For those in tiers one, two and three, rules allowing up to three households to meet will now be limited to Christmas Day only.
Christmas bubbles for those in tiers one to three will also not be allowed to include anyone in tier four.
In tier four, people will not be allowed to mix with anyone outside their own household, apart from support bubbles, where the rules have not changed.
The Prime Minister said he “bitterly regrets” that strict measures are necessary, and that he knows how much “care and thought” goes into preparations.
However, elderly or lonely people will have the “consolation” of being able to form bubbles with other household, he said.
This is the year to “lift a glass to those who aren’t there” – knowing there will be a “better chance they will be there next year to celebrate with you”, he said , as he emphasised that these restrictions must be adhered to on New Year’s Eve too.
So far we are yet to hear if additional changes have been made to grottos, visits to Father Christmas and carol singing.
You can read more about the Covid Christmas rules here.
Could there be a third lockdown after Christmas?

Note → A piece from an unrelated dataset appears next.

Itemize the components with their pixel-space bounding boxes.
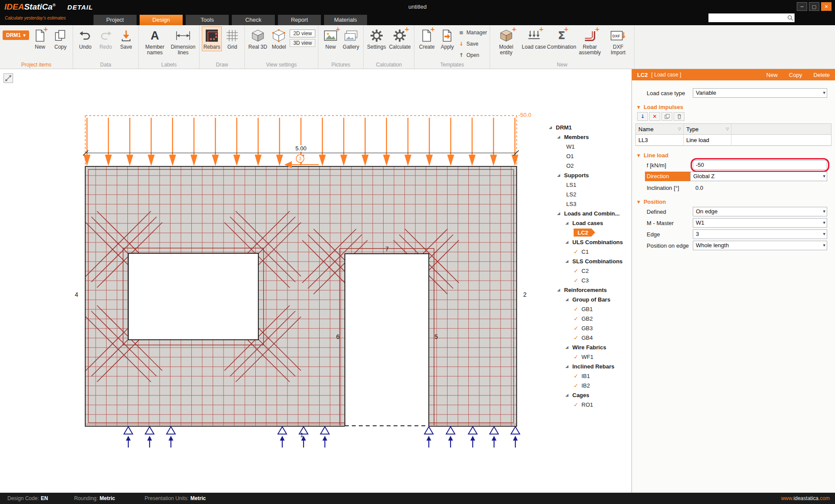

Boris Johnson failed to rule out the possibility of a third lockdown on December 18, saying infection rates have increased “very much” over the past few weeks. The issue was not addressed at the press conference on December 19.
On December 18 he said: “We’re hoping very much that we will be able to avoid anything like that.
“But the reality is that the rates of infection have increased very much in the last few weeks.”
Around 68 per cent of people in England were put in Tier 3 on December 17, after infection rates rose by up to two thirds in some areas.
Chancellor Rishi Sunak extended the furlough scheme until the end of April, interpreted by some as an indication tighter restrictions are coming in the New Year.
Professor John Edmunds, a member of the Sage scientific advisory panel, said: “I think we are going to have to look at these measures and perhaps tighten them up, we really will.
“It’s a horrible thing to have to say but we are in quite a difficult position.”
Schools minister Nick Gibb said another national lockdown could not be ruled out.
Will things change now we have a vaccine?
On December 2, the same day the UK approved the Pfizer/ BioNTech vaccine, Boris Johnson spoke out regarding the strict three-tier system. He acknowledged the restrictions are “tough” but are nevertheless essential to “keep the virus under control”.
Senior Whitehall sources expect the Oxford vaccine to be approved within days of Christmas, kickstarting a massive drive to give jabs to millions of people in January.
The Prime Minister hopes certain areas will move down before Easter. However, he emphasised the tier system will remain necessary alongside the vaccine. He shared: “For the time being you’ve got to take it that tiering will be a very, very important part of our campaign against coronavirus.”
Mr Johnson also said we still had “some months before all the most vulnerable are protected” and so, we must remain cautious, and not be “carried away with over optimism”.
He emphasised the Government’s plan relies on the public’s continued sacrifice “for those we love”.
Mr Hancock has also said it is “highly unlikely” that the new coronavirus variant will cause a more serious disease or compromise the vaccine. In his address to the Commons, he shared: “I must stress at this point that there is currently nothing to suggest that this variant is more likely to cause serious disease and the latest clinical advice is that it’s highly unlikely that this mutation would fail to respond to a vaccine, but it shows we’ve got to be vigilant and follow the rules and everyone needs to take personal responsibility not to spread this virus.”
At a press conference on December 14, Professor Kevin Fenton, the regional director of Public Health England, encouraged Londoners to accept the vaccine as soon as they have the chance.
Speaking on the same day that the Government announced the capital would move to Tier 3; he stated the jab was “highly effective”, before suggesting it is one of the “keys to unlock the door to the end of this pandemic”.